WORK INSTRUCTION> Keep the pictures out while you transcribe the listing below exactly.

AVAILABLE DATA>
*** Begin section ***

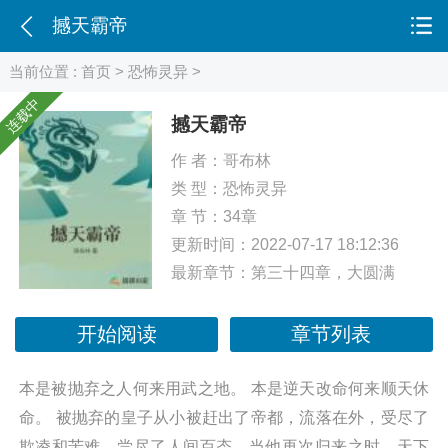
撼天霸帝
当前位置 :
首页
>
恐怖灵异
>
连载中
撼天霸帝
作 者：
哥布林
类 型：
恐怖灵异
章 节：34章
更新时间：2022-07-17 18:12:36
最新章节：
第三十四章，大圆满
开始阅读
章节列表
本是被抛弃之人何来用武之地。 本是逆天改命何来顺天休
命。 被抛弃的皇子从小被赶出了帝都，流落在外，受尽了
欺凌和苦难，尝尽了人间百态，当他再次归来之时，天下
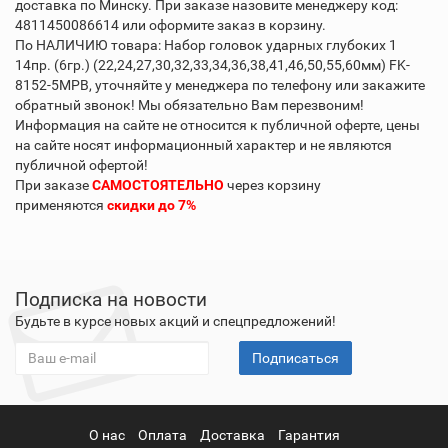
доставка по Минску. При заказе назовите менеджеру код:
4811450086614 или оформите заказ в корзину.
По НАЛИЧИЮ товара: Набор головок ударных глубоких 1
14пр. (6гр.) (22,24,27,30,32,33,34,36,38,41,46,50,55,60мм) FK-
8152-5MPB, уточняйте у менеджера по телефону или закажите
обратный звонок! Мы обязательно Вам перезвоним!
Информация на сайте не относится к публичной оферте, цены
на сайте носят информационный характер и не являются
публичной офертой!
При заказе
САМОСТОЯТЕЛЬНО
через корзину
применяются
скидки до 7%
Подписка на новости
Будьте в курсе новых акций и спецпредложений!
Подписаться
О нас
Оплата
Доставка
Гарантия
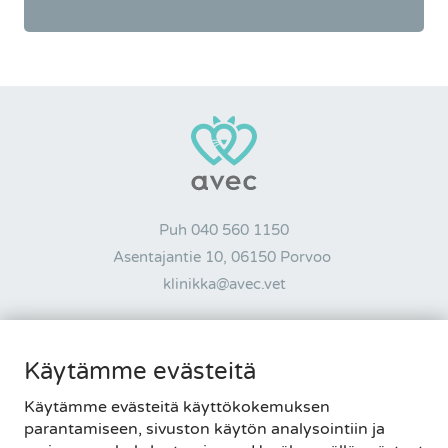
Puh
040 560 1150
Asentajantie 10, 06150 Porvoo
klinikka@avec.vet
AUKIOLOAJAT
Käytämme evästeitä
MA-PE 8-20 • LA-SU 9-15
Käytämme evästeitä käyttökokemuksen
Tietosuojaseloste
|
Palautelomake
parantamiseen, sivuston käytön analysointiin ja
Evästeasetukset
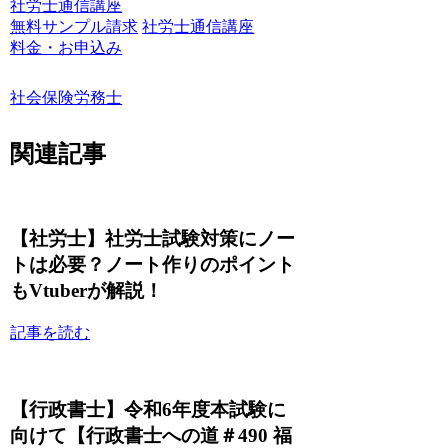
社労士通信講座
無料サンプル請求
社労士通信講座
料金・お申込み
社会保険労務士
関連記事
【社労士】社労士試験対策にノー
トは必要？ノート作りのポイント
もVtuberが解説！
記事を読む
【行政書士】令和6年度本試験に
向けて【行政書士への道＃490 福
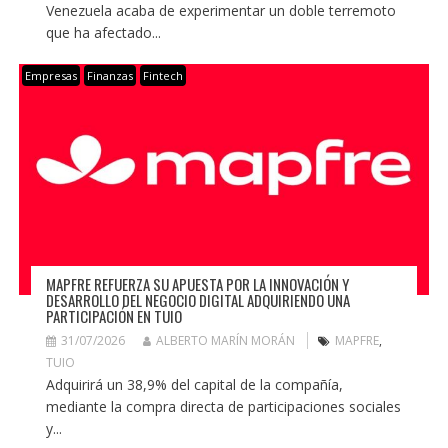
Venezuela acaba de experimentar un doble terremoto
que ha afectado...
Empresas
Finanzas
Fintech
MAPFRE REFUERZA SU APUESTA POR LA INNOVACIÓN Y
DESARROLLO DEL NEGOCIO DIGITAL ADQUIRIENDO UNA
PARTICIPACIÓN EN TUIO
31/07/2026
ALBERTO MARÍN MORÁN
MAPFRE
,
TUIO
Adquirirá un 38,9% del capital de la compañía,
mediante la compra directa de participaciones sociales
y...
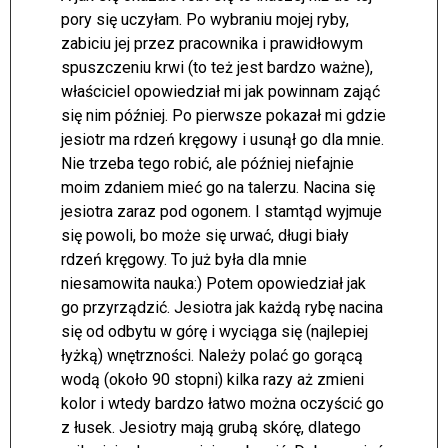
pory się uczyłam. Po wybraniu mojej ryby,
zabiciu jej przez pracownika i prawidłowym
spuszczeniu krwi (to też jest bardzo ważne),
właściciel opowiedział mi jak powinnam zająć
się nim później. Po pierwsze pokazał mi gdzie
jesiotr ma rdzeń kręgowy i usunął go dla mnie.
Nie trzeba tego robić, ale później niefajnie
moim zdaniem mieć go na talerzu. Nacina się
jesiotra zaraz pod ogonem. I stamtąd wyjmuje
się powoli, bo może się urwać, długi biały
rdzeń kręgowy. To już była dla mnie
niesamowita nauka:) Potem opowiedział jak
go przyrządzić. Jesiotra jak każdą rybę nacina
się od odbytu w górę i wyciąga się (najlepiej
łyżką) wnętrzności. Należy polać go gorącą
wodą (około 90 stopni) kilka razy aż zmieni
kolor i wtedy bardzo łatwo można oczyścić go
z łusek. Jesiotry mają grubą skórę, dlatego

*** End section ***

RESULT BELOW>
撼天霸帝
当前位置 :
首页
>
恐怖灵异
>
连载中
撼天霸帝
作 者：
哥布林
类 型：
恐怖灵异
章 节：34章
更新时间：2022-07-17 18:12:36
最新章节：
第三十四章，大圆满
开始阅读
章节列表
本是被抛弃之人何来用武之地。 本是逆天改命何来顺天休
命。 被抛弃的皇子从小被赶出了帝都，流落在外，受尽了
欺凌和苦难，尝尽了人间百态，当他再次归来之时，天下
доставка по Минску. При заказе назовите менеджеру код:
4811450086614 или оформите заказ в корзину.
По НАЛИЧИЮ товара: Набор головок ударных глубоких 1
14пр. (6гр.) (22,24,27,30,32,33,34,36,38,41,46,50,55,60мм) FK-
8152-5MPB, уточняйте у менеджера по телефону или закажите
обратный звонок! Мы обязательно Вам перезвоним!
Информация на сайте не относится к публичной оферте, цены
на сайте носят информационный характер и не являются
публичной офертой!
При заказе
САМОСТОЯТЕЛЬНО
через корзину
применяются
скидки до 7%
Подписка на новости
Будьте в курсе новых акций и спецпредложений!
Подписаться
О нас
Оплата
Доставка
Гарантия
Puh
040 560 1150
Asentajantie 10, 06150 Porvoo
klinikka@avec.vet
AUKIOLOAJAT
Käytämme evästeitä
MA-PE 8-20 • LA-SU 9-15
Käytämme evästeitä käyttökokemuksen
Tietosuojaseloste
|
Palautelomake
parantamiseen, sivuston käytön analysointiin ja
Evästeasetukset
社労士通信講座
無料サンプル請求
社労士通信講座
料金・お申込み
社会保険労務士
関連記事
【社労士】社労士試験対策にノー
トは必要？ノート作りのポイント
もVtuberが解説！
記事を読む
【行政書士】令和6年度本試験に
向けて【行政書士への道＃490 福
Venezuela acaba de experimentar un doble terremoto
que ha afectado...
Empresas
Finanzas
Fintech
MAPFRE REFUERZA SU APUESTA POR LA INNOVACIÓN Y
DESARROLLO DEL NEGOCIO DIGITAL ADQUIRIENDO UNA
PARTICIPACIÓN EN TUIO
31/07/2026
ALBERTO MARÍN MORÁN
MAPFRE
,
TUIO
Adquirirá un 38,9% del capital de la compañía,
mediante la compra directa de participaciones sociales
y...
pory się uczyłam. Po wybraniu mojej ryby,
zabiciu jej przez pracownika i prawidłowym
spuszczeniu krwi (to też jest bardzo ważne),
właściciel opowiedział mi jak powinnam zająć
się nim później. Po pierwsze pokazał mi gdzie
jesiotr ma rdzeń kręgowy i usunął go dla mnie.
Nie trzeba tego robić, ale później niefajnie
moim zdaniem mieć go na talerzu. Nacina się
jesiotra zaraz pod ogonem. I stamtąd wyjmuje
się powoli, bo może się urwać, długi biały
rdzeń kręgowy. To już była dla mnie
niesamowita nauka:) Potem opowiedział jak
go przyrządzić. Jesiotra jak każdą rybę nacina
się od odbytu w górę i wyciąga się (najlepiej
łyżką) wnętrzności. Należy polać go gorącą
wodą (około 90 stopni) kilka razy aż zmieni
kolor i wtedy bardzo łatwo można oczyścić go
z łusek. Jesiotry mają grubą skórę, dlatego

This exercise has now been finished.